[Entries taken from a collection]
----------
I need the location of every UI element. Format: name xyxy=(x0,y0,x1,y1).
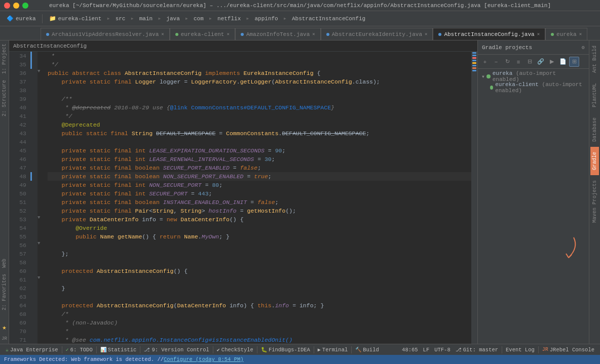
tab-dot xyxy=(438,33,441,36)
toolbar-main[interactable]: main xyxy=(137,15,155,23)
editor-area: AbstractInstanceConfig 34 35 36 37 38 39… xyxy=(9,41,477,344)
window-controls[interactable] xyxy=(4,3,28,9)
tab-abstractinstance[interactable]: AbstractInstanceConfig.java ✕ xyxy=(433,28,545,40)
status-jrebel[interactable]: JR JRebel Console xyxy=(540,344,597,355)
status-lf[interactable]: LF xyxy=(421,344,432,355)
tab-eureka[interactable]: eureka ✕ xyxy=(545,28,587,40)
left-panel-tabs: 1: Project 2: Structure Web 2: Favorites… xyxy=(0,41,9,344)
left-tab-favorites[interactable]: 2: Favorites xyxy=(1,271,8,313)
tab-label: AmazonInfoTest.java xyxy=(246,31,310,37)
gradle-btn-run[interactable]: ▶ xyxy=(547,57,557,67)
scroll-mark-3 xyxy=(472,60,476,61)
ln-54: 54 xyxy=(9,224,26,232)
ln-40: 40 xyxy=(9,103,26,112)
toolbar-eureka-client[interactable]: 📁 eureka-client xyxy=(47,14,104,24)
close-icon[interactable]: ✕ xyxy=(312,31,315,37)
tab-abstracteureka[interactable]: AbstractEurekaIdentity.java ✕ xyxy=(321,28,433,40)
toolbar-java[interactable]: java xyxy=(164,15,181,23)
close-icon[interactable]: ✕ xyxy=(161,31,164,37)
minimize-button[interactable] xyxy=(13,3,19,9)
status-checkstyle[interactable]: ✔ CheckStyle xyxy=(214,344,256,355)
close-button[interactable] xyxy=(4,3,10,9)
status-build[interactable]: 🔨 Build xyxy=(353,344,382,355)
gradle-btn-script[interactable]: 📄 xyxy=(558,57,568,67)
code-line-68: /* xyxy=(48,310,471,318)
status-java-enterprise[interactable]: ☕ Java Enterprise xyxy=(3,344,61,355)
settings-icon[interactable]: ⚙ xyxy=(582,45,585,51)
editor-container: 34 35 36 37 38 39 40 41 42 43 44 45 46 4… xyxy=(9,52,477,344)
close-icon[interactable]: ✕ xyxy=(425,31,427,37)
close-icon[interactable]: ✕ xyxy=(227,31,229,37)
close-icon[interactable]: ✕ xyxy=(579,31,582,37)
right-tab-database[interactable]: Database xyxy=(590,112,599,147)
tab-archaius[interactable]: Archaius1VipAddressResolver.java ✕ xyxy=(41,28,170,40)
status-statistic[interactable]: 📊 Statistic xyxy=(98,344,139,355)
ln-61: 61 xyxy=(9,275,26,284)
toolbar-eureka[interactable]: 🔷 eureka xyxy=(4,14,38,24)
gradle-btn-plus[interactable]: + xyxy=(480,57,490,67)
gradle-btn-active[interactable]: ⊞ xyxy=(569,57,579,67)
toolbar-src[interactable]: src xyxy=(114,15,128,23)
gutter-change-36 xyxy=(30,52,32,60)
ln-36: 36 xyxy=(9,69,26,77)
status-todo[interactable]: ✓ 6: TODO xyxy=(63,344,95,355)
tab-dot xyxy=(175,33,178,36)
status-version-control[interactable]: ⎇ 9: Version Control xyxy=(141,344,211,355)
notification-link[interactable]: Configure (today 8:54 PM) xyxy=(164,356,244,362)
ln-50: 50 xyxy=(9,189,26,198)
jrebel-left-icon: JR xyxy=(2,336,7,341)
tab-eureka-client[interactable]: eureka-client ✕ xyxy=(170,28,235,40)
toolbar-appinfo[interactable]: appinfo xyxy=(253,15,280,23)
code-line-60: protected AbstractInstanceConfig() { xyxy=(48,267,471,275)
fold-marker-60[interactable]: ▼ xyxy=(38,215,40,220)
status-event-log[interactable]: Event Log xyxy=(503,344,537,355)
left-tab-web[interactable]: Web xyxy=(1,256,8,271)
right-tab-maven[interactable]: Maven Projects xyxy=(590,175,599,228)
gradle-btn-link[interactable]: 🔗 xyxy=(536,57,546,67)
gradle-btn-expand[interactable]: ≡ xyxy=(513,57,523,67)
gradle-panel-title: Gradle projects xyxy=(482,45,532,51)
fold-marker-68[interactable]: ▼ xyxy=(38,275,40,280)
code-line-45: private static final int LEASE_EXPIRATIO… xyxy=(48,146,471,155)
status-terminal[interactable]: ▶ Terminal xyxy=(315,344,350,355)
gradle-btn-collapse[interactable]: ⊟ xyxy=(524,57,535,67)
left-tab-structure[interactable]: 2: Structure xyxy=(1,77,8,119)
sep1 xyxy=(42,14,43,23)
maximize-button[interactable] xyxy=(22,3,28,9)
fold-marker-36[interactable]: ▼ xyxy=(38,69,40,74)
star-icon: ★ xyxy=(2,323,6,332)
code-line-34: * xyxy=(48,52,471,60)
left-tab-project[interactable]: 1: Project xyxy=(1,41,8,77)
code-line-71: * @see com.netflix.appinfo.InstanceConfi… xyxy=(48,336,471,344)
status-encoding[interactable]: UTF-8 xyxy=(432,344,453,355)
toolbar-netflix[interactable]: netflix xyxy=(215,15,243,23)
code-lines[interactable]: * */ public abstract class AbstractInsta… xyxy=(44,52,471,344)
code-line-61 xyxy=(48,275,471,284)
status-line-col[interactable]: 48:65 xyxy=(399,344,421,355)
status-branch[interactable]: ⎇ Git: master xyxy=(453,344,501,355)
ln-71: 71 xyxy=(9,336,26,344)
gradle-header-buttons: ⚙ xyxy=(582,45,585,51)
close-icon[interactable]: ✕ xyxy=(537,31,540,37)
right-tab-plantuml[interactable]: PlantUML xyxy=(590,78,599,112)
code-filename: AbstractInstanceConfig xyxy=(13,43,87,49)
arrow-svg xyxy=(543,232,584,263)
tab-amazoninfo[interactable]: AmazonInfoTest.java ✕ xyxy=(235,28,321,40)
gradle-item-eureka[interactable]: ▼ eureka (auto-import enabled) xyxy=(478,71,589,82)
gradle-item-eureka-client[interactable]: eureka-client (auto-import enabled) xyxy=(478,82,589,93)
right-tab-gradle[interactable]: Gradle xyxy=(590,147,599,175)
status-findbugs[interactable]: 🐛 FindBugs-IDEA xyxy=(258,344,313,355)
code-line-47: private static final boolean SECURE_PORT… xyxy=(48,164,471,172)
gradle-btn-minus[interactable]: − xyxy=(491,57,501,67)
ln-37: 37 xyxy=(9,77,26,86)
fold-marker-64[interactable]: ▼ xyxy=(38,241,40,246)
gradle-btn-refresh[interactable]: ↻ xyxy=(502,57,512,67)
ln-34: 34 xyxy=(9,52,26,60)
toolbar-com[interactable]: com xyxy=(192,15,206,23)
right-tab-ant[interactable]: Ant Build xyxy=(590,41,599,78)
scrollbar-gutter[interactable] xyxy=(471,52,477,344)
git-icon: ⎇ xyxy=(456,347,462,353)
toolbar-filename[interactable]: AbstractInstanceConfig xyxy=(290,15,367,23)
tab-dot xyxy=(326,33,329,36)
code-line-69: * (non-Javadoc) xyxy=(48,318,471,327)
----------
What this task involves:
Return each line among the entries that holds the word "Favorites".

Exercise result:
left-panel-tabs: 1: Project 2: Structure Web 2: Favorites… xyxy=(0,41,9,344)
left-tab-favorites[interactable]: 2: Favorites xyxy=(1,271,8,313)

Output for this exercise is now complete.